# WHAT YOU WILL DO
Your copy should start at the line with "オンオフで使えるご自宅洗いが可能なイージーケアカーディ" and end at the line with "cảnh thiên đàng thành địa ngục." in the data below. Transcribe only those lines, exactly, pictures excluded.

# RECORDS TO USE
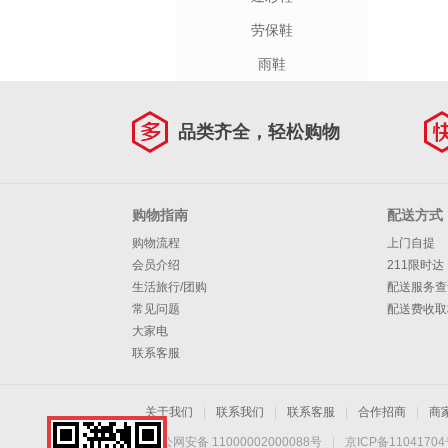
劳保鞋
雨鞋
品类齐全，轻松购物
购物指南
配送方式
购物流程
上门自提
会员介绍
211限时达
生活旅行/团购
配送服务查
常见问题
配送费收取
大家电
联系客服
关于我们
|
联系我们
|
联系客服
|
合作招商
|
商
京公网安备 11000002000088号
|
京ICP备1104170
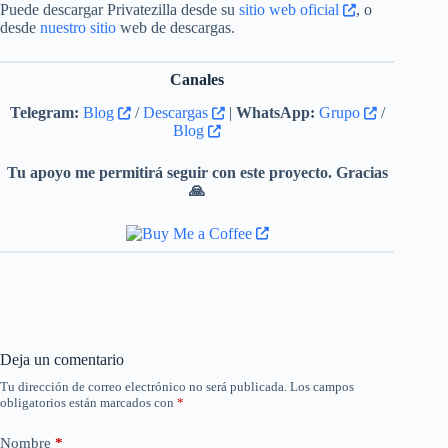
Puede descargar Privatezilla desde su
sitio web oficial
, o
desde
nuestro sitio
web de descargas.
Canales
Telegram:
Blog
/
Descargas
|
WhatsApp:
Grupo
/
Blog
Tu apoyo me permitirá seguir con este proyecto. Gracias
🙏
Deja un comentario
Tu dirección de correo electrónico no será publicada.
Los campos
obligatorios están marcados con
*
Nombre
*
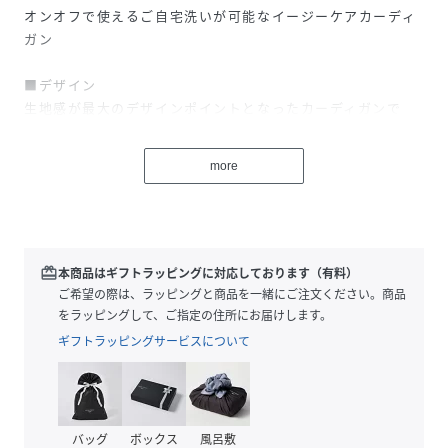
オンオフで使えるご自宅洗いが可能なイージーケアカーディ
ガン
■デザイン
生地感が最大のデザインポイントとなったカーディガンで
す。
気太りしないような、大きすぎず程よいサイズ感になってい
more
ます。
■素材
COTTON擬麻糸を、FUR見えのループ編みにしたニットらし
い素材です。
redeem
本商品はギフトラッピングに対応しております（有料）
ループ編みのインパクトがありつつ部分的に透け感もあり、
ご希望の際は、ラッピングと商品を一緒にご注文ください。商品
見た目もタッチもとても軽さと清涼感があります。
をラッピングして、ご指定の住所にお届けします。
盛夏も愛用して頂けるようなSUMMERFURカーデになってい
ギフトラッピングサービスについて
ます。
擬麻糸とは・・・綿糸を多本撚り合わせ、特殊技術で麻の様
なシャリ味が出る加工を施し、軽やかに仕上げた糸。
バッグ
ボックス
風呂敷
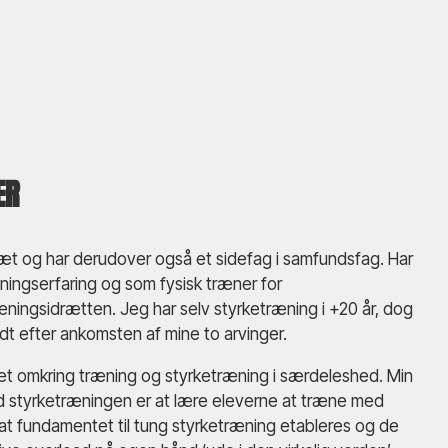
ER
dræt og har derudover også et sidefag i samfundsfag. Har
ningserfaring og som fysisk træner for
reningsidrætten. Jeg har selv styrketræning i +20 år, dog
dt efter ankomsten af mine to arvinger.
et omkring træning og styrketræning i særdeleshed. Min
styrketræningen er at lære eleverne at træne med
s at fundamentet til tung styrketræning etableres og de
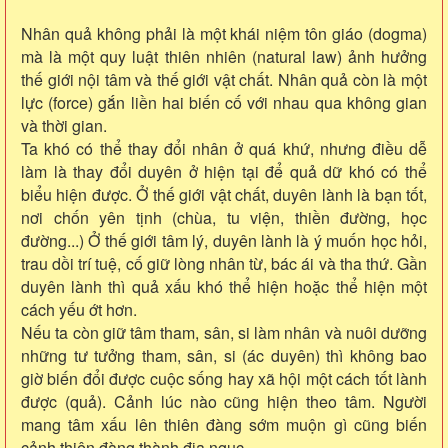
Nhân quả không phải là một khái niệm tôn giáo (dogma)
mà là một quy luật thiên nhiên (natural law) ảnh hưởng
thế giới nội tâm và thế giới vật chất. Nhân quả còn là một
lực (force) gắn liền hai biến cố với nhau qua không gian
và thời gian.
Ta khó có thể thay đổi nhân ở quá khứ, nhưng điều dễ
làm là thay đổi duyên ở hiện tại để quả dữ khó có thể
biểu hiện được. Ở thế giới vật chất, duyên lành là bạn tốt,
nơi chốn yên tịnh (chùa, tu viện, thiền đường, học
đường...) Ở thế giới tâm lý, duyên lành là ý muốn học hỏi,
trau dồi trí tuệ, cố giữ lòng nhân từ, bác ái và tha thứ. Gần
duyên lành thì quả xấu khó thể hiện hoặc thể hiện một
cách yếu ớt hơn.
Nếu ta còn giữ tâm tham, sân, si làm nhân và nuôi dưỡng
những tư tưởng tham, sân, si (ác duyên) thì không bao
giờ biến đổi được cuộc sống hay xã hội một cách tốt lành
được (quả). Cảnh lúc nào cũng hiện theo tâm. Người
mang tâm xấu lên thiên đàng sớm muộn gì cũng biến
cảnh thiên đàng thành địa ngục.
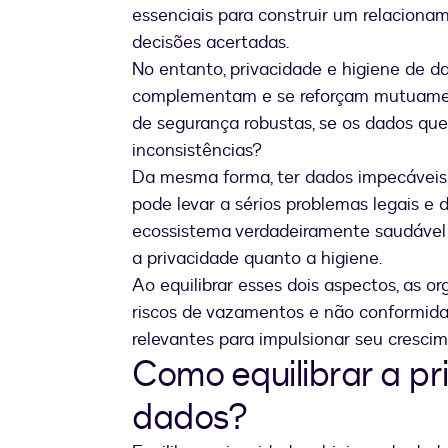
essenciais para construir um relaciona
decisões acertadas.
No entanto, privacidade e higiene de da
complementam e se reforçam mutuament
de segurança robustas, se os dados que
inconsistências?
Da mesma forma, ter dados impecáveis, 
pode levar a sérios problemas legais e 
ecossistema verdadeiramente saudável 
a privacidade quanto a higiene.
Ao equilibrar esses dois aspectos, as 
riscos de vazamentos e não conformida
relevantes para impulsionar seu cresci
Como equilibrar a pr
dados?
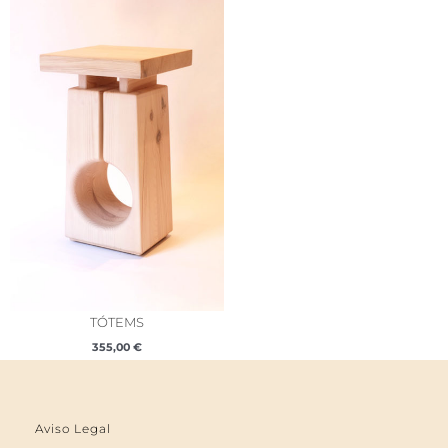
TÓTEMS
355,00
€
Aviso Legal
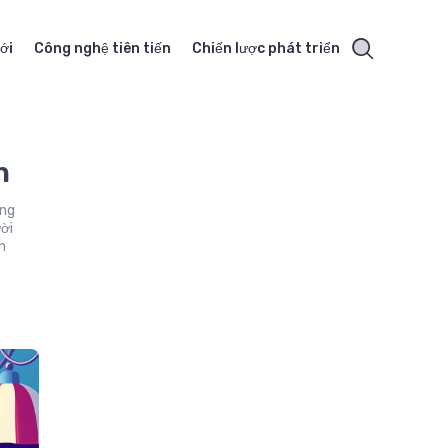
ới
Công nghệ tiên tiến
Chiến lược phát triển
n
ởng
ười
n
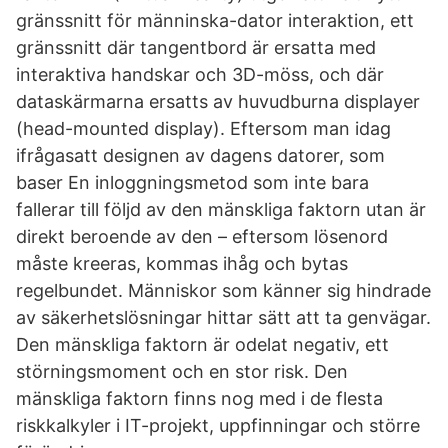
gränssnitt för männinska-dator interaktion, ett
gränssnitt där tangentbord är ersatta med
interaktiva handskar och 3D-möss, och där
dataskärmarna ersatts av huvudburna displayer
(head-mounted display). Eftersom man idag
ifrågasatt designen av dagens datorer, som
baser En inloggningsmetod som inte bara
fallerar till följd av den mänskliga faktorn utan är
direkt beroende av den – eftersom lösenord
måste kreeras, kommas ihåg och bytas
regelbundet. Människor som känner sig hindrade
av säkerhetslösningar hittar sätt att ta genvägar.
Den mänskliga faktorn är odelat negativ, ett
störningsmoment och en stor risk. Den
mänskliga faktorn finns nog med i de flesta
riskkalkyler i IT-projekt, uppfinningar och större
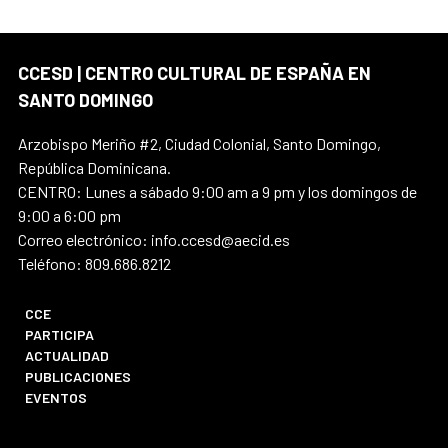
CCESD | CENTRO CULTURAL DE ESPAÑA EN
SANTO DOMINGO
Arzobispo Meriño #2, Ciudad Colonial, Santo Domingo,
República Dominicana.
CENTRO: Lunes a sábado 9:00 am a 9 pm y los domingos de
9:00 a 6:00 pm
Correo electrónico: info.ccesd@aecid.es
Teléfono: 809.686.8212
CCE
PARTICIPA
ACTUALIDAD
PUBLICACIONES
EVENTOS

---

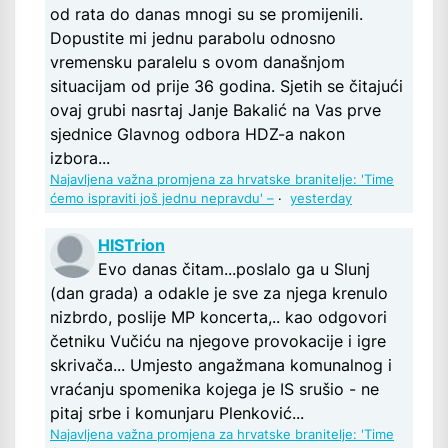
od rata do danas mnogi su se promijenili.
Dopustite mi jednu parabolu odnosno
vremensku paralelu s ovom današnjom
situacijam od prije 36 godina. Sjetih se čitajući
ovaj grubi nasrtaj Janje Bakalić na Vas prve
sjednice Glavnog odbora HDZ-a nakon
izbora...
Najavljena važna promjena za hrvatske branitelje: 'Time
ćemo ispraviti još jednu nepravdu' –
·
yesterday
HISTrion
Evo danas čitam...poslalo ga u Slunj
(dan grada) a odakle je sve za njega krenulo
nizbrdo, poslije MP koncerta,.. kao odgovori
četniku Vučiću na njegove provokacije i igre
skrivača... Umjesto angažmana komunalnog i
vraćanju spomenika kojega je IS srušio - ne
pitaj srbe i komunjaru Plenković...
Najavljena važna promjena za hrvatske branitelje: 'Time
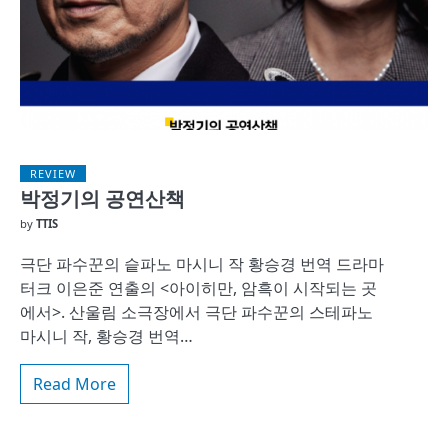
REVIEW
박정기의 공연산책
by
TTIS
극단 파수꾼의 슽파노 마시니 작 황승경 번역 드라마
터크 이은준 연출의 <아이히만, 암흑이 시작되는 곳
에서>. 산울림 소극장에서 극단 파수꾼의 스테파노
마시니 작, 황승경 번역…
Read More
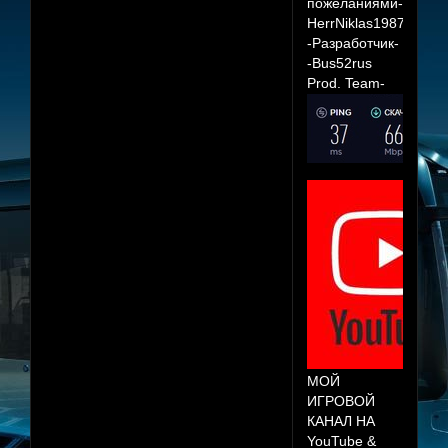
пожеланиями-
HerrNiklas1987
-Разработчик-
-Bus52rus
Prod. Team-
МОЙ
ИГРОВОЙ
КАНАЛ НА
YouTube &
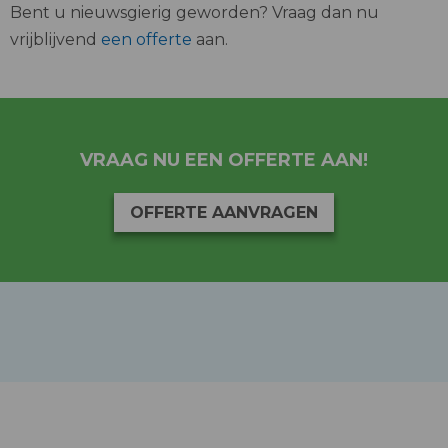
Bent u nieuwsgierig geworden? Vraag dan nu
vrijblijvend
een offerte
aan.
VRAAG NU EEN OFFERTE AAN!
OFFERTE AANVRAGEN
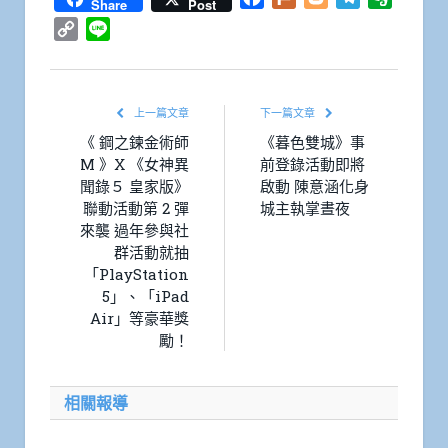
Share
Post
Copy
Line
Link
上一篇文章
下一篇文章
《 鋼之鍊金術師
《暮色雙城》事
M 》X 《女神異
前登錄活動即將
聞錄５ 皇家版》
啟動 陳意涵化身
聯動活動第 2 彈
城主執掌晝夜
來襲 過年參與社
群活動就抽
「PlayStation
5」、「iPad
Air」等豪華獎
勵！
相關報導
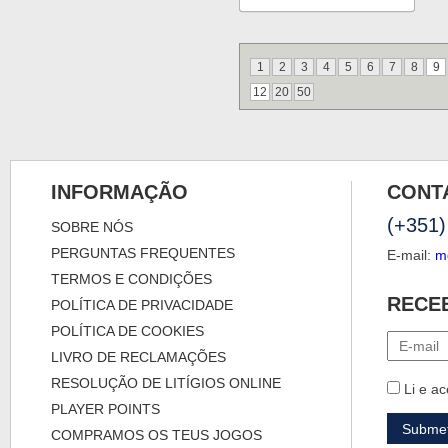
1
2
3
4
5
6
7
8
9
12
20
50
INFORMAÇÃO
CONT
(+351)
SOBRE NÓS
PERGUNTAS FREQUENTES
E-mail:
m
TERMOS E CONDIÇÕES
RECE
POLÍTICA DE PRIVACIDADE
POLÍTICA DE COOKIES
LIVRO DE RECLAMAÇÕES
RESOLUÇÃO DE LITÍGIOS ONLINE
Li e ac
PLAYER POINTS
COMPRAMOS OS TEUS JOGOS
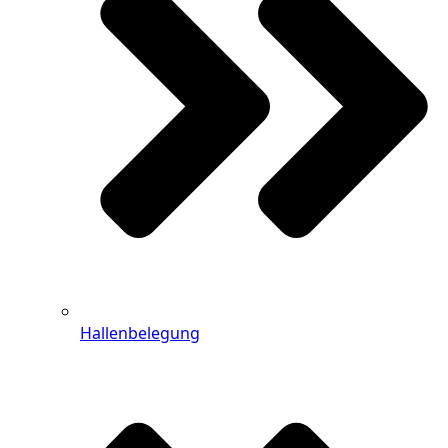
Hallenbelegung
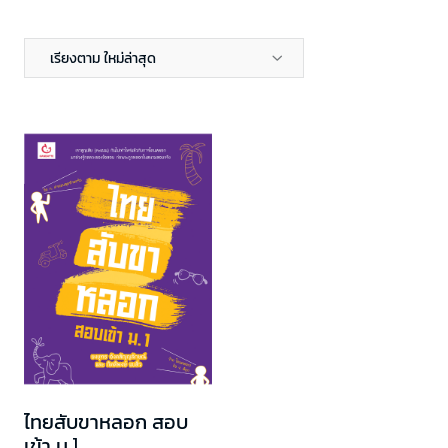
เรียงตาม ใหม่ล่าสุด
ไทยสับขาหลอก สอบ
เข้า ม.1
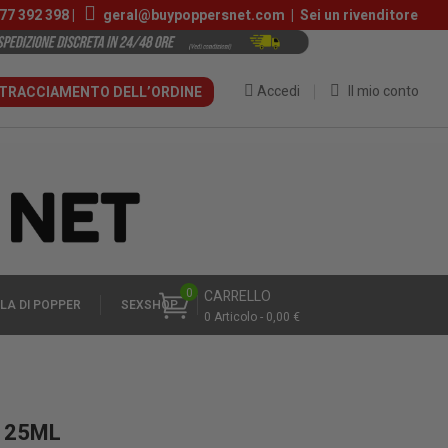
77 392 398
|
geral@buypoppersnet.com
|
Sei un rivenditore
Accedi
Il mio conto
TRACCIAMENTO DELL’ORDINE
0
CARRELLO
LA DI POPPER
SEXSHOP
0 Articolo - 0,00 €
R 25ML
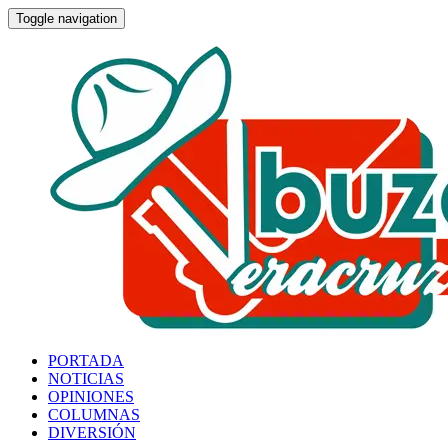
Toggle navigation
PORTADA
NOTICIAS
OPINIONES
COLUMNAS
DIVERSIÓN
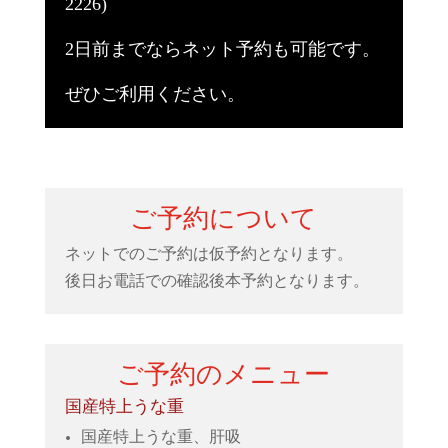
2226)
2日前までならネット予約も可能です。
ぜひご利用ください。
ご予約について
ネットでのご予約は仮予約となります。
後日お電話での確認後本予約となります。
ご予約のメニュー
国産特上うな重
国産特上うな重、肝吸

--

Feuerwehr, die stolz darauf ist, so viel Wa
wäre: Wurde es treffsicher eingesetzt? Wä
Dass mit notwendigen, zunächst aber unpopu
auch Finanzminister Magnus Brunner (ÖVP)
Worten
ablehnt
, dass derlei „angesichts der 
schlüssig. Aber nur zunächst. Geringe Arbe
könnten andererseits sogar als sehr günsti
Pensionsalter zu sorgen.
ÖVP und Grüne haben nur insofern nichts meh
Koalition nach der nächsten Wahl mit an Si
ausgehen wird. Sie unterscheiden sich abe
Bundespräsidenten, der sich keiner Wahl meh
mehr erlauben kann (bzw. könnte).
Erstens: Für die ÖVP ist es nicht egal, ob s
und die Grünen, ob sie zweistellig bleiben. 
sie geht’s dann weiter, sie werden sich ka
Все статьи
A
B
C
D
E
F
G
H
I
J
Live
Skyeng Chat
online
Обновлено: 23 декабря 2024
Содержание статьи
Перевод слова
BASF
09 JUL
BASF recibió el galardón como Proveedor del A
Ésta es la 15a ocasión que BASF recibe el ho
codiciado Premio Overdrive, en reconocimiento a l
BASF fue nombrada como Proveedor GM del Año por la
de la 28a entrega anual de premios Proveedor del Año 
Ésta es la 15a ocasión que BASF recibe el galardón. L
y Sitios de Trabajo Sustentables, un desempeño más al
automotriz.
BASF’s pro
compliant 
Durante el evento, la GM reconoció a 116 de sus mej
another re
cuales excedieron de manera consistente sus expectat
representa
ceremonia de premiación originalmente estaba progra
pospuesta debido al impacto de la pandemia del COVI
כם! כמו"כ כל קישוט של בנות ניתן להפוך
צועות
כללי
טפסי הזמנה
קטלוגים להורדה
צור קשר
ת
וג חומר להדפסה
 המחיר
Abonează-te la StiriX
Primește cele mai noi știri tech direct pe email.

# WRITTEN RESPONSE
オンオフで使えるご自宅洗いが可能なイージーケアカーディ
ガン
■デザイン
生地感が最大のデザインポイントとなったカーディガンで
す。
気太りしないような、大きすぎず程よいサイズ感になってい
more
ます。
■素材
COTTON擬麻糸を、FUR見えのループ編みにしたニットらし
い素材です。
redeem
本商品はギフトラッピングに対応しております（有料）
ループ編みのインパクトがありつつ部分的に透け感もあり、
ご希望の際は、ラッピングと商品を一緒にご注文ください。商品
見た目もタッチもとても軽さと清涼感があります。
をラッピングして、ご指定の住所にお届けします。
盛夏も愛用して頂けるようなSUMMERFURカーデになってい
ギフトラッピングサービスについて
ます。
擬麻糸とは・・・綿糸を多本撚り合わせ、特殊技術で麻の様
なシャリ味が出る加工を施し、軽やかに仕上げた糸。
バッグ
ボックス
風呂敷
ER
dræt og har derudover også et sidefag i samfundsfag. Har
ningserfaring og som fysisk træner for
reningsidrætten. Jeg har selv styrketræning i +20 år, dog
dt efter ankomsten af mine to arvinger.
et omkring træning og styrketræning i særdeleshed. Min
styrketræningen er at lære eleverne at træne med
s at fundamentet til tung styrketræning etableres og de
Nhân quả không phải là một khái niệm tôn giáo (dogma)
mà là một quy luật thiên nhiên (natural law) ảnh hưởng
thế giới nội tâm và thế giới vật chất. Nhân quả còn là một
lực (force) gắn liền hai biến cố với nhau qua không gian
và thời gian.
Ta khó có thể thay đổi nhân ở quá khứ, nhưng điều dễ
làm là thay đổi duyên ở hiện tại để quả dữ khó có thể
biểu hiện được. Ở thế giới vật chất, duyên lành là bạn tốt,
nơi chốn yên tịnh (chùa, tu viện, thiền đường, học
đường...) Ở thế giới tâm lý, duyên lành là ý muốn học hỏi,
trau dồi trí tuệ, cố giữ lòng nhân từ, bác ái và tha thứ. Gần
duyên lành thì quả xấu khó thể hiện hoặc thể hiện một
cách yếu ớt hơn.
Nếu ta còn giữ tâm tham, sân, si làm nhân và nuôi dưỡng
những tư tưởng tham, sân, si (ác duyên) thì không bao
giờ biến đổi được cuộc sống hay xã hội một cách tốt lành
được (quả). Cảnh lúc nào cũng hiện theo tâm. Người
mang tâm xấu lên thiên đàng sớm muộn gì cũng biến
cảnh thiên đàng thành địa ngục.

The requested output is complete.